4 Things Colorectal Cancer Survivors Want Others To Know
Certain cancers are still "taboo" to talk about. Colorectal cancers unfortunately fall under this category, which is exactly why it's necessary to discuss them more- especially during March, Colorectal cancer awareness month. Read more below.
1. Young people get it, too.
More often than not, Colorectal cancers are associated with older patients. It’s known as the “old person's disease”. Not only is this stigma inaccurate (patients younger and younger are receiving diagnoses), but it can be the difference between saving a younger patient’s life.

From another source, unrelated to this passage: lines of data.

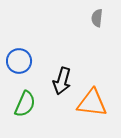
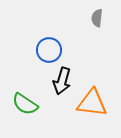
blue circle: moved 30 px right, 11 px up
green semicircle: rotated 100 degrees clockwise
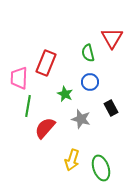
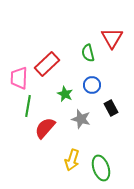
red rectangle: moved 1 px right, 1 px down; rotated 25 degrees clockwise
blue circle: moved 2 px right, 3 px down
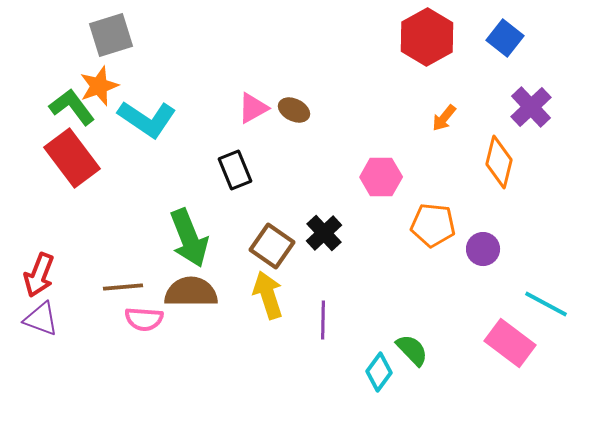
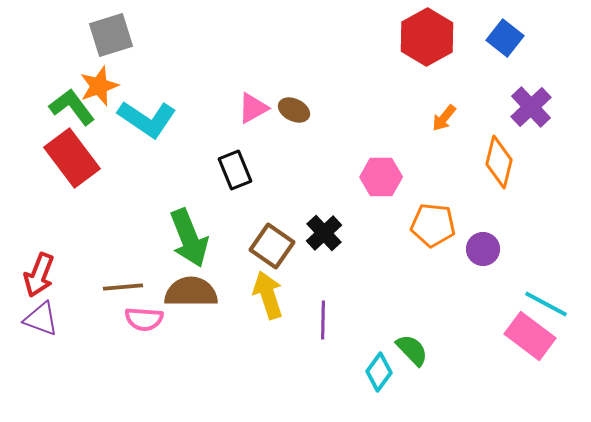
pink rectangle: moved 20 px right, 7 px up
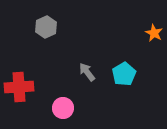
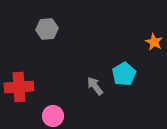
gray hexagon: moved 1 px right, 2 px down; rotated 20 degrees clockwise
orange star: moved 9 px down
gray arrow: moved 8 px right, 14 px down
pink circle: moved 10 px left, 8 px down
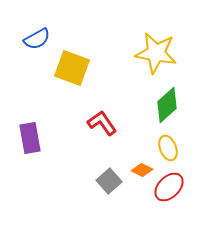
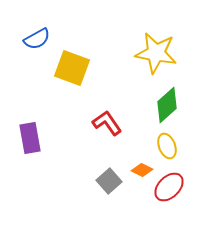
red L-shape: moved 5 px right
yellow ellipse: moved 1 px left, 2 px up
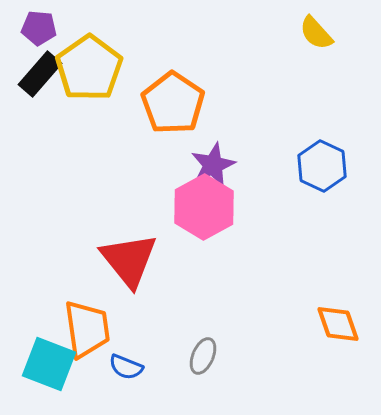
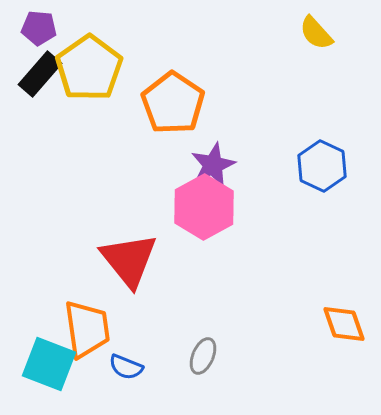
orange diamond: moved 6 px right
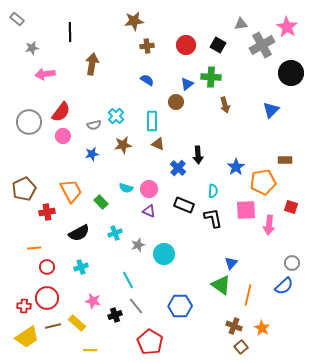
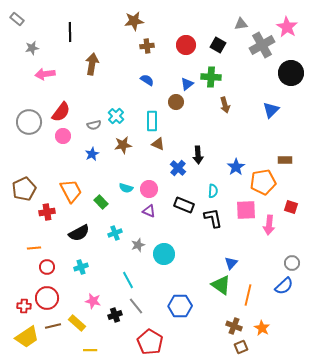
blue star at (92, 154): rotated 16 degrees counterclockwise
brown square at (241, 347): rotated 16 degrees clockwise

If you’re a doctor, family member, friend, or are introduced to a young person with this type of cancer, think carefully before you mention their age. Even if the person suspects they may have this cancer, giving them the “you’re too young” line dismisses them and can discourage them from looking further into testing or even talking about it altogether.
2. Put Pride Aside & Get a Colonoscopy.
There’s no way to sugar coat these tests. It makes people nervous, but that shouldn’t stop you from getting one ever. They can be very simple procedures. Even if your doctors are reluctant to take this step, it’s important. And even if the colonoscopy fails to show anything, early detection is key. Be vigilant about screening and your options!
Colon screening is so important because it’s proven to be so effective. People are hesitant to talk about the subject of bowel movements, but the tests for colorectal cancer are among the best for early tumor detection.
3. Listen to your body.
Partly because of the stigmas placed on Colorectal cancers, you should especially not rely on the opinions of your peers. All of the stigmas should make you want to trust your own body more so. In addition, everyone’s case is different. Your medical team isn’t with you every second of each day- no one is but you. They only know how you’re feeling according to what you decide to share with them. Really paying attention to the changes your body undergoes, whether big or small, is key in prevention. Common symptoms of Colorectal cancers include abdominal pain and rectal bleeding.
4. Know Your Family’s Cancer History.
There is a hereditary cancer syndrome called Lynch Syndrome which is passed down in families and increases the risk of certain cancers, but particularly those of the Colorectal type. Each child of someone with Lynch Syndrome has a 50% chance of inheriting the genetic mutation from a parent. This can also lead to multiple cancer type diagnoses for the same person. Knowing you have Lynch syndrome alone can change your decision of whether to undergo certain surgeries at all, such as resections.